If you are going to start backpacking in the 'Dacks there are two really good resources that I recommend.

The first is the Adirondack Mountain Clubs High Peaks Region guide. The second is the National Geographic Trails Illustrated Map: Lake Placid / High Peaks - it includes trail distances and it is waterproof.

These are my favorite resources and I linked to where you can check them out at Amazon up above.

Another thing to think about, as you are new to Buffalo is to check out our local Adirondack Mountain Club

Thanks for reading - you can contact me through my profile page or any of my social networks if you have any questions.

Lindsay on June 25, 2012:

Could you post (or email me) a better version of your trail map? Your route looks really enjoyable and I'd like to give it a shot. I'm new to the Adirondacks (recently moving near Buffalo) and I'd like to give them a shot backpacking (I've done the climbing thing).

Dan Human (author) from Niagara Falls, NY on May 10, 2012:

I'm glad my tale was able to grip you a bit ktrapp. I always figured, what use is adventure if you don't share what you did. Sometimes, those little a-ha moments you discover on a trip may just click for someone else.

Thanks for reading!

Kristin Trapp from Illinois on May 09, 2012:

Wow! What an amazing accomplishment. I am by no means a hiker, but I found the tale of your journey to peak #46 gripping. At first I was thinking what a life to be able to bask in one's passion, and then I was thinking, "this guys is crazy." I think the line about smearing yourself against rock made me feel that way. Your story is incredible. Your photos are breathtaking. And the makeshift ceremony for your feat was delightful. Congratulations.

Dan Human (author) from Niagara Falls, NY on May 05, 2012:

I didn't have much at all in my pack - not even a full length sleeping bag or pad. I flung everything before starting.

Every time I get a patch, I fee like sewing it to my sash. Usually now, they just go in the "patch drawer."

Thanks for the comment bankscottage!

Mark Shulkosky from Pennsylvania on May 05, 2012:

Great Hub and pictures! Your pack was 11 pounds! What, no salami? What happened to the coffee filters? Flung?

You are still a Boy Scout at heart. Glad you got your last merit badge. Congratulations! (RubySolo, Congratulations to you also!)

Dan Human (author) from Niagara Falls, NY on May 04, 2012:

You used the terminology perfectly CC. Of course the people on the more ambitious route only walked 2.5 miles from the parking lot - my starting point was a little farther away.

I did feel like quite the zombie at the end of the hike. I was good for a few hamburgers and a couple of powerades afterwards.

Thanks for commenting CC.

Dan Human (author) from Niagara Falls, NY on May 04, 2012:

Well I had to do something crazy, right RubySoho?
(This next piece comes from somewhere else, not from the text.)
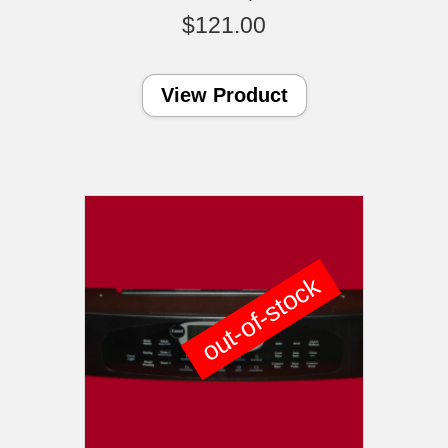
$
121.00
View Product
out-of-stock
Hiking in all manner of weather, may be signs of a mental disorder. It just happens to be one of the good ones.

The peaks do ice up quickly, I saw snow once in late August.

Wright is an awesome peak and a great one to finish on.

Thanks for reading!

Cynthia Calhoun from Western NC on May 04, 2012:

Congrats on the completing the 46 on the Dix - if I used the terminology correctly. :) Dang, the part about hiking 42 miles in 3 days has my head spinning. I think I would nearly die if I did that. That and the fact that you say that people in your group are more ambitious than you. Oh, geez. Then I must be a slug...I've only ever done 13 miles in one day. That was when I was younger. Not that I'm old...lord, I can't even think straight - I'm still awed that you can do all this in such a short time. :) Congrats again. Cheers!

RubySoho from Queensbury, New York on May 04, 2012:

You are crazy! Good adventure though. I finished my 46 on weight peak. It must have been the first good icing of the year because there was a ranger just shy of the summit turning hikers back. When he heard some of our party was finishing 46 he said "I'm not going to convince you am I?" nope. It was snowing windy and miserable on top, but the champagne didn't freeze!